Proses pembuatan silase biasa disebut dengan proses ensilase sedangkan tempat penyimpanan/pembuatannya disebut dengan silo. Pembuatan silase dapat dilakukan secara mekanis dengan mudah, sangat cocok bagi produksi ternak dalam skala besar serta sesuai bagi hijauan dengan variasi yang sangat luas seperti jagung, sorgum, tanaman biji-bijian lainnya.
Silase dapat dibedakan menjadi dua macam sebagai berikut,
a.              High Moisture Silage (HMS), yaitu silase yang memiliki kadar air tinggi 960-70%) dan kadar bahan kering (BK) rendah (30-40%). Rumput segar umumnya memiliki kadar air antara 65-80%, sehingga perlu dilayukan terlebih dahulu agar kada BK meningkat menjadi 30-405. Pemberian bahan penguat kering seperti misalnya dedak padi atau onggik dapat dilakukan untuk meningkatkan kadar BK.
b.             Low Moisture Silage (LMS), yaitu silase yang memiliki kadar air rendah (45-55%) dan kadar BK 45-55%. Dengan demikian, untuk membuat LSM, rumput segar perlu dilayukan terlebih dahulu dalam waktu agak lamahingga kadar airnya menurun (Rukmana, 2005).

2.2         Metode Pembuatan Silase
Dilihat dari bentuk dan jenis silo metode pembuatan silase terdiri dari:
1.             Upright Silo, yaitu tempat pembuatan silase yang berupa bengunan silinder dibuat dari tembok, kayu, atau baja dengan lapisan kaca. Upright Silo memiliki tinggi 24 m denga diameter 6 m.
2.             Trench (Pit) Silo, yaitu tempat pembuatan silo yang berupa bangunan memanjang di atas permukaan tanah. Pada salah satu ujungnya dilengkapi dengan pintu untuk mempermudah pengambilan silase. Bangunan ini harus dijaga agar jangan sampai tergenang air.
3.             Bunker Silo, yaitu tempat pembuatan silase yang berupa bak besar di atas permukaan tanah yang datar, yang dibuat dari tembok atau kayu. Penutup pada bagian atasnya dibuat dari plastik atau bahan lainnya yang tidak tembus udara.

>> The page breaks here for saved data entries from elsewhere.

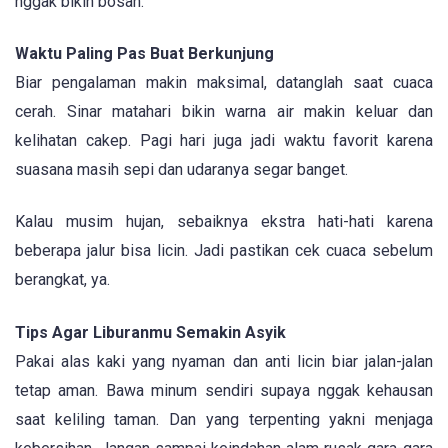
nggak bikin bosan.
Waktu Paling Pas Buat Berkunjung
Biar pengalaman makin maksimal, datanglah saat cuaca
cerah. Sinar matahari bikin warna air makin keluar dan
kelihatan cakep. Pagi hari juga jadi waktu favorit karena
suasana masih sepi dan udaranya segar banget.
Kalau musim hujan, sebaiknya ekstra hati-hati karena
beberapa jalur bisa licin. Jadi pastikan cek cuaca sebelum
berangkat, ya.
Tips Agar Liburanmu Semakin Asyik
Pakai alas kaki yang nyaman dan anti licin biar jalan-jalan
tetap aman. Bawa minum sendiri supaya nggak kehausan
saat keliling taman. Dan yang terpenting yakni menjaga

4.             Parit atau lubang, yaitu tempet pembuatan silase yang dibuat pada tanah yang miring atau datar. Sebelum digunakan, parit ini harus dilapisi terlebih dahulu dengan plastik untuk menghindari tercampurnya silase dengan tanah. Parit atau lubang ini harus dibuat pada lokasi yang idak tergenang air.

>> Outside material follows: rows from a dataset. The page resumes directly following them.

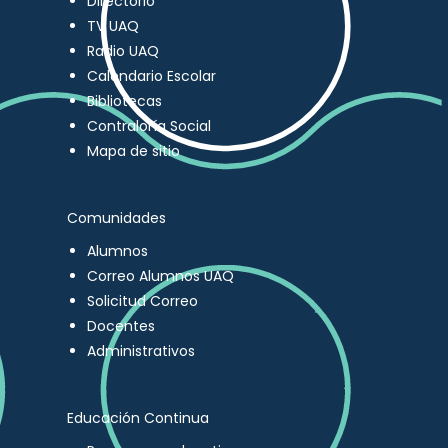
Directorio
TV UAQ
Radio UAQ
Calendario Escolar
Bibliotecas
Contraloría Social
Mapa de sitio
Comunidades
Alumnos
Correo Alumnos UAQ
Solicitud Correo
Docentes
Administrativos
Educación Continua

5.             Kantong plastik atau drum plastik, kedua wadah ini juga dapat digunakan sebagai tempat pembuatan sialse. Agar kedap cahaya, kanton plastik atau drum plastik yang digunakan harus berwarna gelap (Rukmana, 2005).

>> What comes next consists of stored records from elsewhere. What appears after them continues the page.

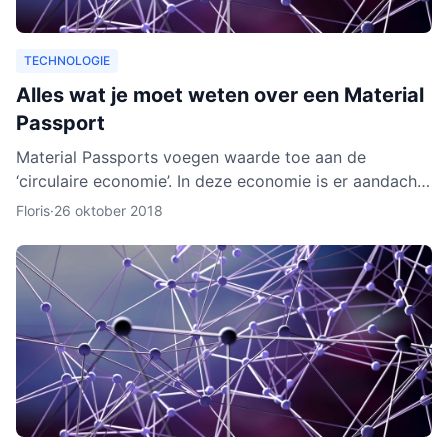
TECHNOLOGIE
Alles wat je moet weten over een Material
Passport
Material Passports voegen waarde toe aan de
‘circulaire economie’. In deze economie is er aandacht
voor het hergebruik van materialen. We gaan dan
Floris
·
26 oktober 2018
milieuvriende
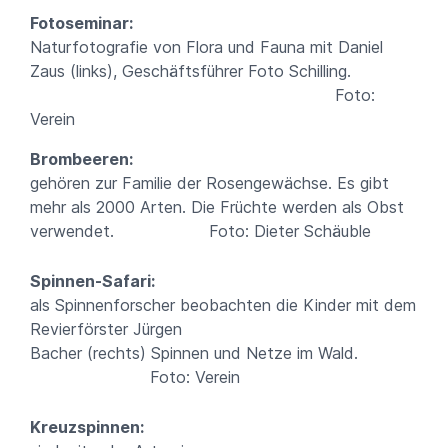
Fotoseminar:
Naturfotografie von Flora und Fauna mit Daniel
Zaus (links), Geschäftsführer Foto Schilling.
Foto:
Verein
Brombeeren:
gehören zur Familie der Rosengewächse. Es gibt
mehr als 2000 Arten. Die Früchte werden als Obst
verwendet. Foto: Dieter Schäuble
Spinnen-Safari:
als Spinnenforscher beobachten die Kinder mit dem
Revierförster Jürgen
Bacher (rechts) Spinnen und Netze im Wald.
Foto: Verein
Kreuzspinnen:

2.3         Fase-fase Silase
Secara garis besar proses pembuatan silase terdiri dari empat fase : (1) fase aerob, (2) fase fermentasi, (3) fase stabil, dan (4) fase pengeluaran untuk diberikan pada ternak. Setiap fase mempunyai ciri-ciri khas yang sebaiknya diketahui agar kaualitas hiajauan sejak dipanen, pengisian ke dalam silo, penyimpanan, dan periode pemberiam pada ternak dapat terpelihara dengan baik agar tidak terjadi penurunan kualitas hijauan tersebut.
1.             Fase aerob
Sejak hijauan memasuki silo, berlangsung dua macam proses yaitu proses respirasi dan proses proteolisis yang disebabkan oleh adanya aktivitas enzim yang berada pada tanaman tersebut. Prose respirasi secara lengkap menguraikan gula-gula tanaman menjadi karbondioksida dan air, dengan menggunakan oksigen dan menghasilkan panas seperti.
C2H12O6 + 6O2 →→ 6CO2 + 6H2O +  panas
Selama prose pelayuan, proses respirasi dalam sel tanaman berlangsung dengan sendirinya. Ketika hijauan telah berada dalam silo, mikroorganisme aerob dan mikroorganisme fakultatif anaerob seperti ragi, jamur, dan beberapa bakteri berkembang mencapai populasi yang mencukupi yang merupakan sumber proses respirasi yang signifikan.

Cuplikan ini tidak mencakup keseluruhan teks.